= ESPN College Extra =

Sports television subscription package

ESPN College Extra was an American multinational out-of-market sports package owned by ESPN Inc. It was launched on September 5, 2015, as a merger of the existing ESPN Full Court and ESPN GamePlan, each of which offered college basketball and college football broadcasts respectively, and closed down on August 15, 2023.
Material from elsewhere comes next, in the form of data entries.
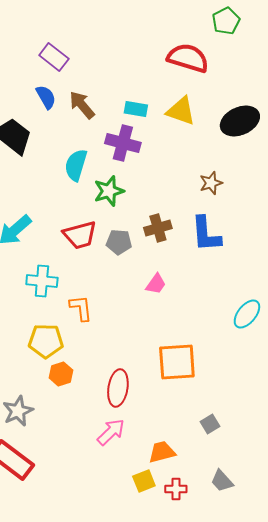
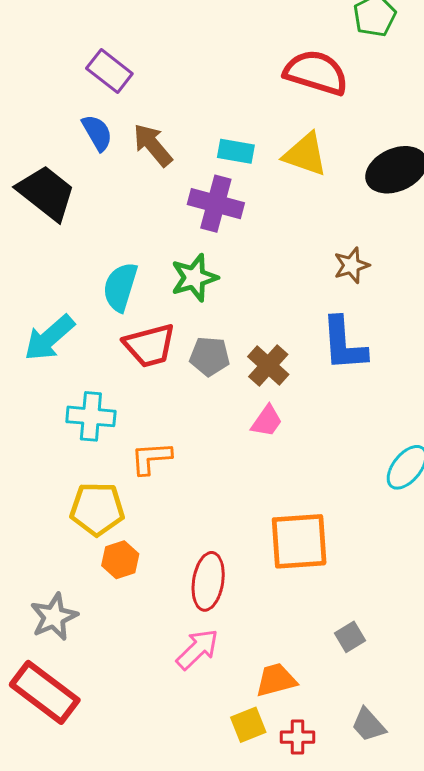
cyan semicircle: (76, 165) -> (120, 287), moved
brown cross: (158, 228) -> (268, 366), moved, turned -32
orange L-shape: (81, 308) -> (151, 458), turned -88

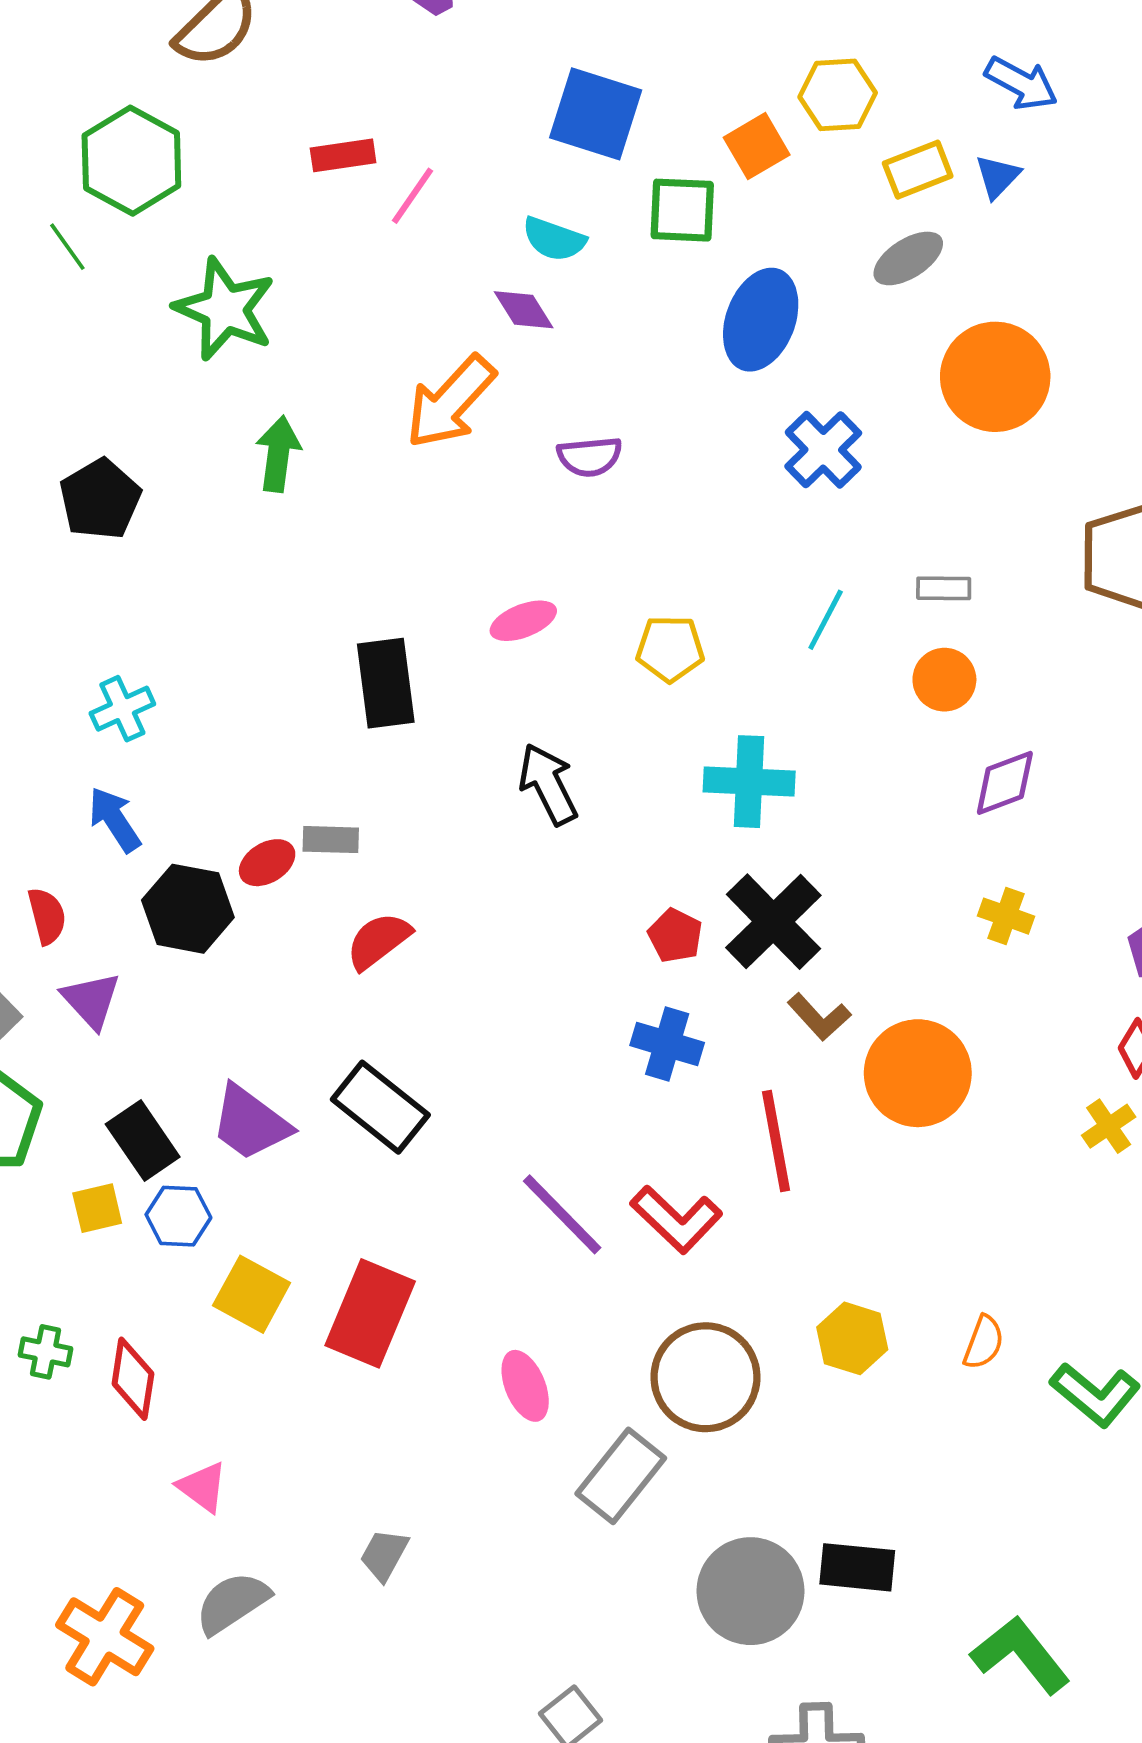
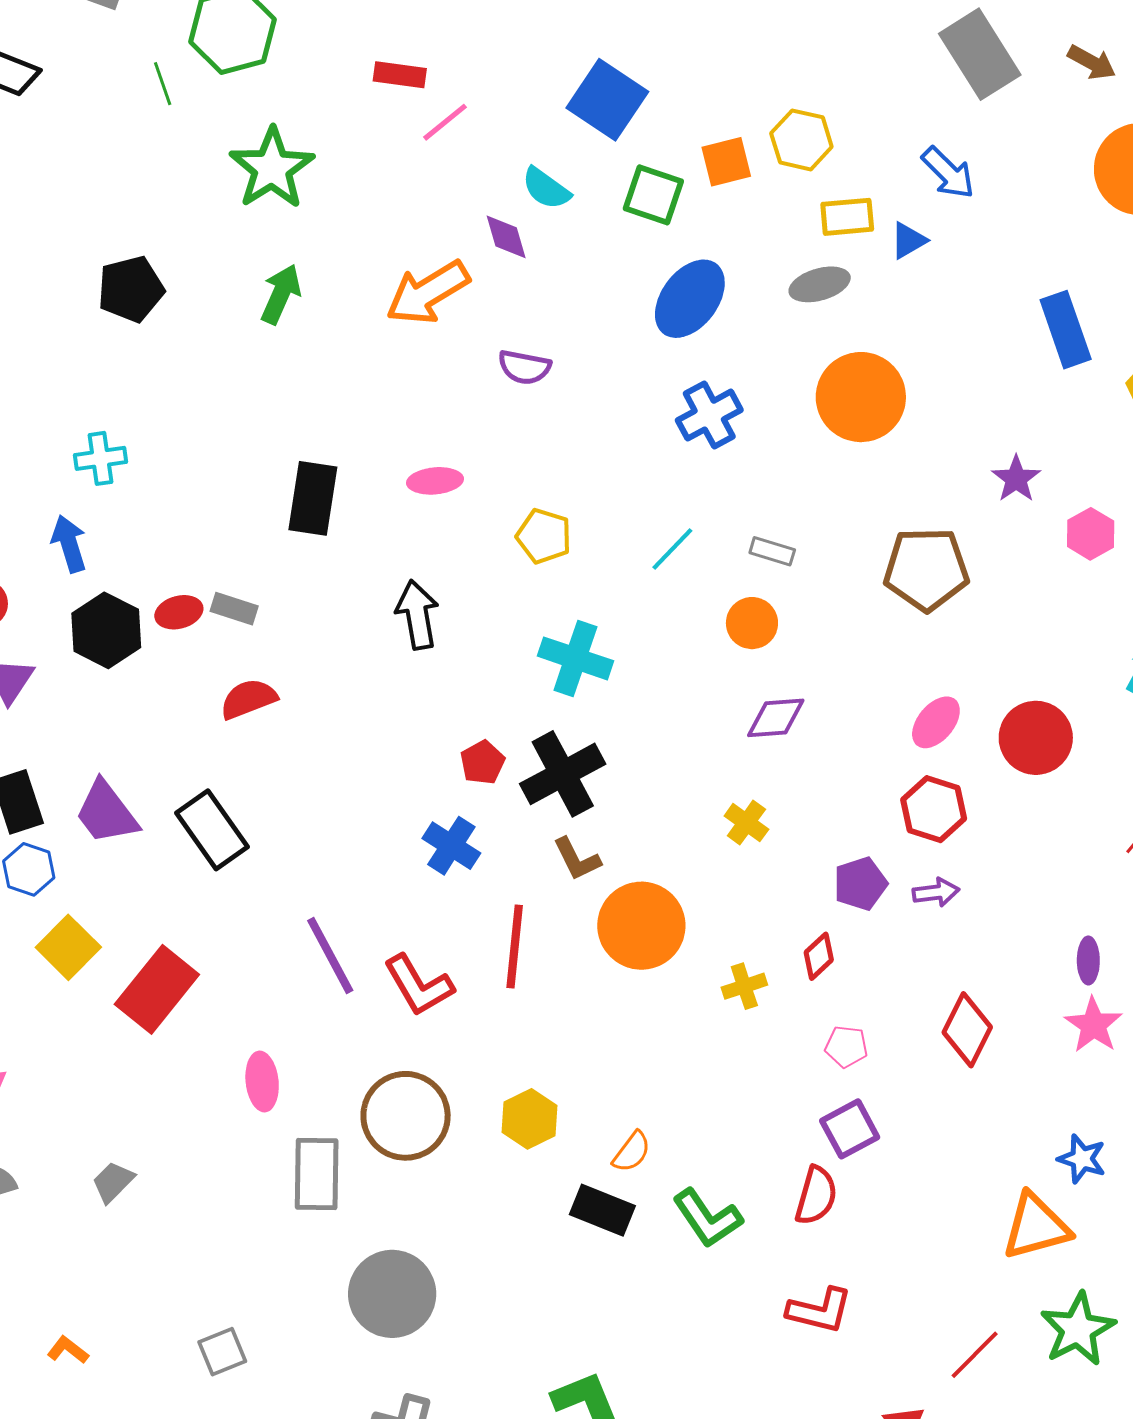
yellow cross: (1109, 1126) -> (744, 986), moved
gray rectangle: (621, 1476) -> (317, 1174), turned -54
black rectangle: (857, 1567) -> (602, 1210), moved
ESPN College Extra broadcasts were drawn from the available live games from ESPN3. ESPN College Extra broadcast college sports from NCAA FBS and FCS conferences, including football, basketball, baseball, and softball, across eight channels.

==History==
ESPN College Extra was announced by ESPN, Inc. on August 28, 2015, with launch date and its schedule. College Extra started broadcasting on September 5, 2015, at 12:30 p.m. with the Wofford vs. Clemson football game. At launch, the package was available on AT&T U-verse, Bright House Networks, Cox, DirecTV, Time Warner Cable, Verizon Fios, and select NCTC members. After its rights had transitioned to ESPN+ and the wireline channel was from the lineups of providers such as Verizon Fios, Spectrum, and Hulu in the preceding years, ESPN College Extra de facto shut down on June 30, 2023 (the final day of the 2022–23 NCAA academic year), and contractually ended on August 15, 2023.